▶ **Your task**: Restate every line of the material below word for word, skipping the images.

_ _ _ _ _

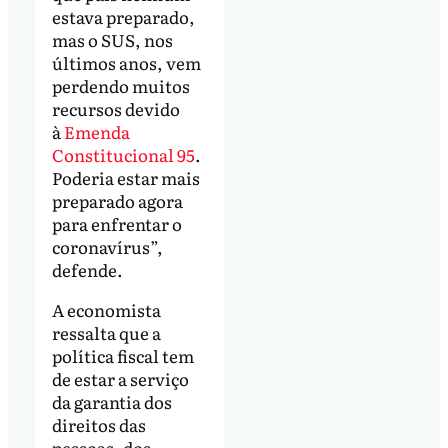
estava preparado,
mas o SUS, nos
últimos anos, vem
perdendo muitos
recursos devido
à
Emenda
Constitucional 95
.
Poderia estar mais
preparado agora
para enfrentar o
coronavírus”,
defende.
A economista
ressalta que a
política fiscal tem
de estar a serviço
da garantia dos
direitos das
pessoas, dos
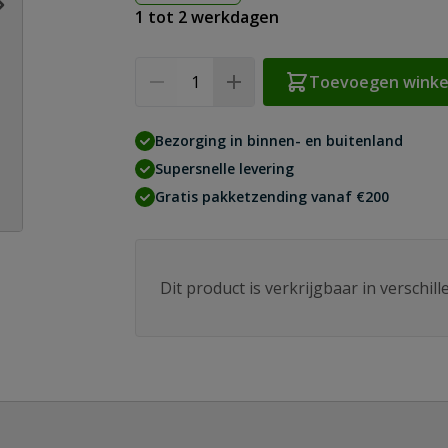
1 tot 2 werkdagen
Aantal
Toevoegen wink
Bezorging in binnen- en buitenland
Supersnelle levering
Gratis pakketzending vanaf €200
Dit product is verkrijgbaar in verschil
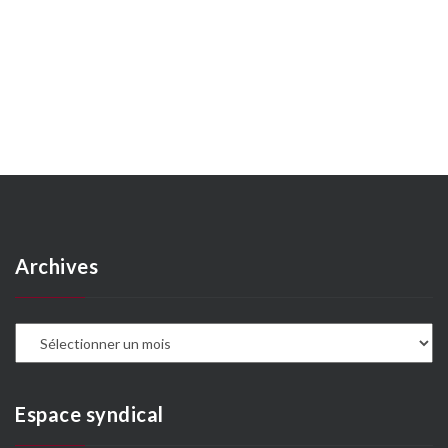
Archives
A
Espace syndical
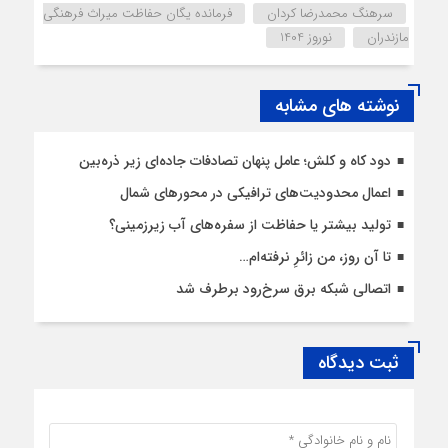
سرهنگ محمدرضا کردان
فرمانده یگان حفاظت میراث فرهنگی
مازندران
نوروز 1404
نوشته های مشابه
دود کاه و کلش؛ عامل پنهان تصادفات جاده‌ای زیر ذره‌بین
اعمال محدودیت‌‌های ترافیکی در محورهای شمال
تولید بیشتر یا حفاظت از سفره‌های آب زیرزمینی؟
تا آن روز، من زائرِ نرفته‌ام…
اتصالی شبکه برق سرخ‌رود برطرف شد
ثبت دیدگاه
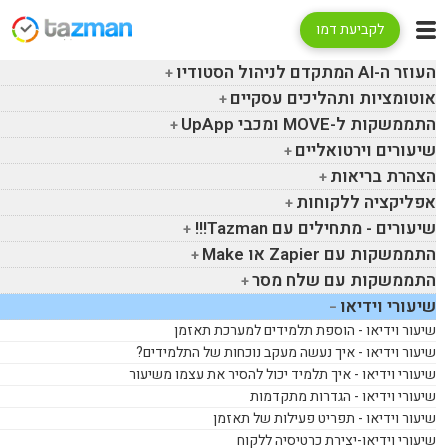
לקביעת דמו
העוזר ה-
AI
המתקדם לניהול הסטודיו
אוטומציות ותהליכים עסקיים
התממשקות ל-
MOVE
ומכבי
UpApp
שיעורים וירטואליים
הצהרת בריאות
אפליקציה ללקוחות
שיעורים - מתחילים עם
Tazman
!!!
התממשקות עם
Zapier
או
Make
התממשקות עם שלח מסר
שיעורי וידיאו
שיעור וידיאו - הוספת תלמידים למערכת תאזמן
שיעור וידיאו - איך נעשה מעקב נוכחות של התלמידים?
שיעורי וידיאו - איך תלמיד יכול להסיר את עצמו משיעור
שיעורי וידיאו - הגדרות מתקדמות
שיעור וידיאו - תפריט פעילות של תאזמן
שיעורי וידיאו-יצירת כרטיסיה ללקוח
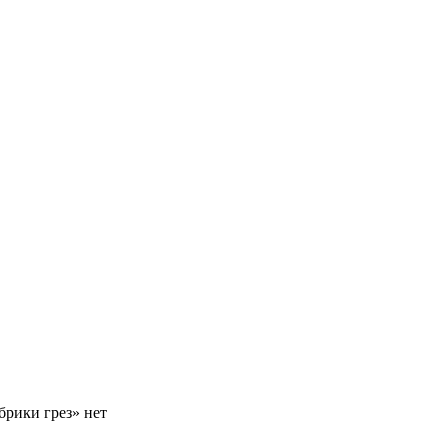
брики грез» нет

_ _ _ _ _

▶ **Task output**:
estava preparado,
mas o SUS, nos
últimos anos, vem
perdendo muitos
recursos devido
à
Emenda
Constitucional 95
.
Poderia estar mais
preparado agora
para enfrentar o
coronavírus”,
defende.
A economista
ressalta que a
política fiscal tem
de estar a serviço
da garantia dos
direitos das
pessoas, dos
1 tot 2 werkdagen
Aantal
Toevoegen wink
Bezorging in binnen- en buitenland
Supersnelle levering
Gratis pakketzending vanaf €200
Dit product is verkrijgbaar in verschil
Archives
A
Espace syndical
سرهنگ محمدرضا کردان
فرمانده یگان حفاظت میراث فرهنگی
مازندران
نوروز 1404
نوشته های مشابه
دود کاه و کلش؛ عامل پنهان تصادفات جاده‌ای زیر ذره‌بین
اعمال محدودیت‌‌های ترافیکی در محورهای شمال
تولید بیشتر یا حفاظت از سفره‌های آب زیرزمینی؟
تا آن روز، من زائرِ نرفته‌ام…
اتصالی شبکه برق سرخ‌رود برطرف شد
ثبت دیدگاه
לקביעת דמו
העוזר ה-
AI
המתקדם לניהול הסטודיו
אוטומציות ותהליכים עסקיים
התממשקות ל-
MOVE
ומכבי
UpApp
שיעורים וירטואליים
הצהרת בריאות
אפליקציה ללקוחות
שיעורים - מתחילים עם
Tazman
!!!
התממשקות עם
Zapier
או
Make
התממשקות עם שלח מסר
שיעורי וידיאו
שיעור וידיאו - הוספת תלמידים למערכת תאזמן
שיעור וידיאו - איך נעשה מעקב נוכחות של התלמידים?
שיעורי וידיאו - איך תלמיד יכול להסיר את עצמו משיעור
שיעורי וידיאו - הגדרות מתקדמות
שיעור וידיאו - תפריט פעילות של תאזמן
שיעורי וידיאו-יצירת כרטיסיה ללקוח
брики грез» нет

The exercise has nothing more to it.